My fave is barrier H but it is soooo exspensive for a large area - but at least the flies stay away whilst you are using it!


----------



## rema (8 April 2011)

A soluble concentrate containing 500g/l (42% w/w) 2,4-D as the dimethylamine salt.



Depitox is a selective herbicide for the control of many broad-leaved weeds including Ragwort in amenity grassland situations, such as golf courses, playing fields, roadside verges and ornamental lawns. It may also be used in situations in or near water.

· Control on a wide range of broad-leaved weeds in amenity situations

· Has approval for the control of aquatic weeds in or near water

· Economical and well proven

· Ragwort control achieved when plant is in rosette stage.
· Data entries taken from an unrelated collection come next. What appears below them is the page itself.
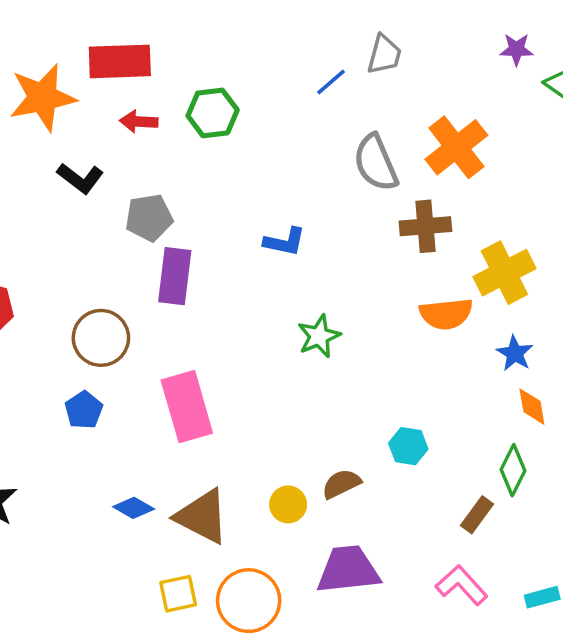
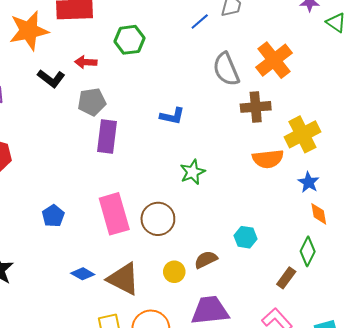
red arrow: (139, 122) -> (86, 62), moved
brown circle: (101, 338) -> (158, 219), moved

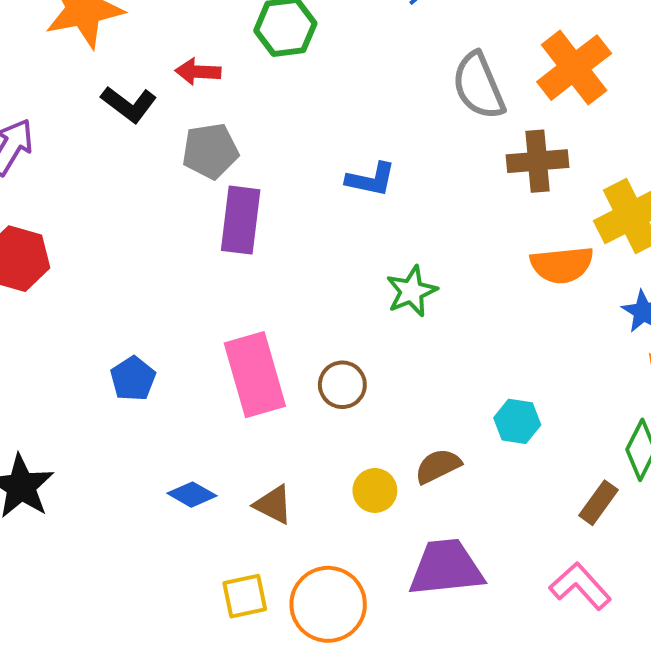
brown circle: (158, 219) -> (342, 385), size x0.7
brown triangle: (123, 279) -> (273, 505), size x0.6

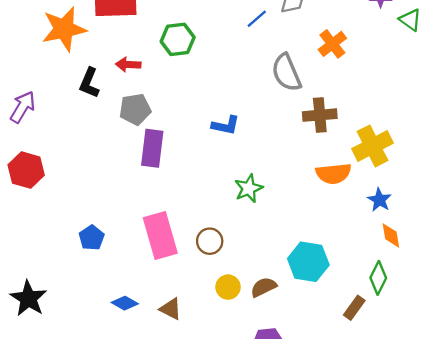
orange cross: (574, 68) -> (332, 44), moved, size x0.7
black L-shape: (129, 104) -> (89, 83), turned 76
cyan hexagon: (517, 421) -> (308, 262), size x1.6
yellow circle: (375, 490) -> (228, 287), moved

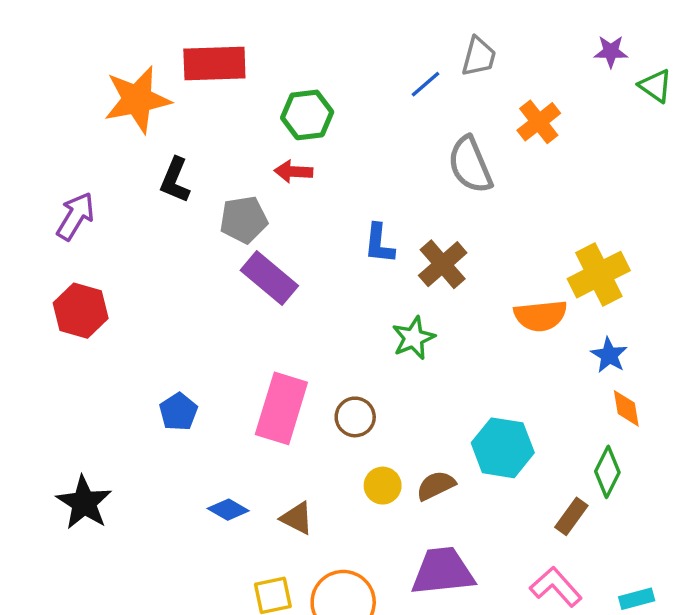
red arrow: (128, 65) -> (293, 172), moved
brown cross: (320, 115) -> (443, 264), moved, turned -36
blue L-shape: (226, 125) -> (379, 244), turned 84
purple rectangle: (152, 148) -> (269, 278), turned -57
pink rectangle: (160, 235) -> (281, 408), turned 33

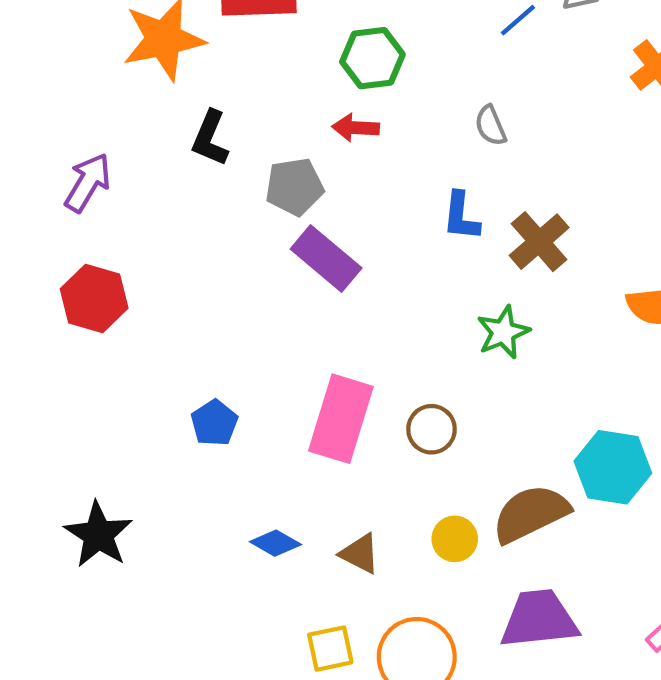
gray semicircle: (470, 165) -> (491, 126), moved, size x0.6
yellow circle: (383, 486) -> (455, 539), moved
brown semicircle: (436, 486) -> (531, 514), size x1.6

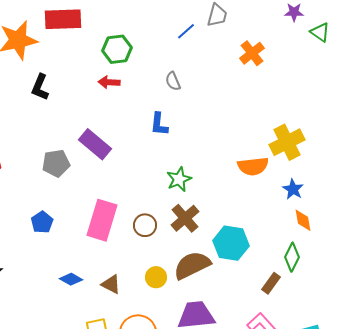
gray pentagon: (294, 187) -> (56, 163), moved
brown cross: (539, 242) -> (185, 218), moved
Application Rate: 2.8L per hectare

Spot Spraying: 140mls in 20 litres of water


----------



## xena_wales (8 April 2011)

Cool, that makes life easier then!

I bought this knapsack sprayer the other day - it seems really good for the price (£16 delivered!):
http://www.amazon.co.uk/Faithfull-SPRAY16AV-Pressure-Sprayer-Knapsack/dp/B001DZOY8K


----------



## bryngelenponies (8 April 2011)

Thanks everyone for your replies- I certainly have a lot to think about. Unfortunately a local farmer isn't really an easy option, and one which I would rather avoid because I'm happy to go around spot spraying the stuff. So if I ordered Depitox online would I be allowed to buy it? If Depitox can't be used on its own to kill ragwort, which is another weed killer I could use instead (I'd rather be able to use one herbicide than mix the 2 for the same result.)?


----------



## bryngelenponies (11 April 2011)

Only one more question I promise! Does Headland Relay- P kill ragwort, and is it good? Thanks.


----------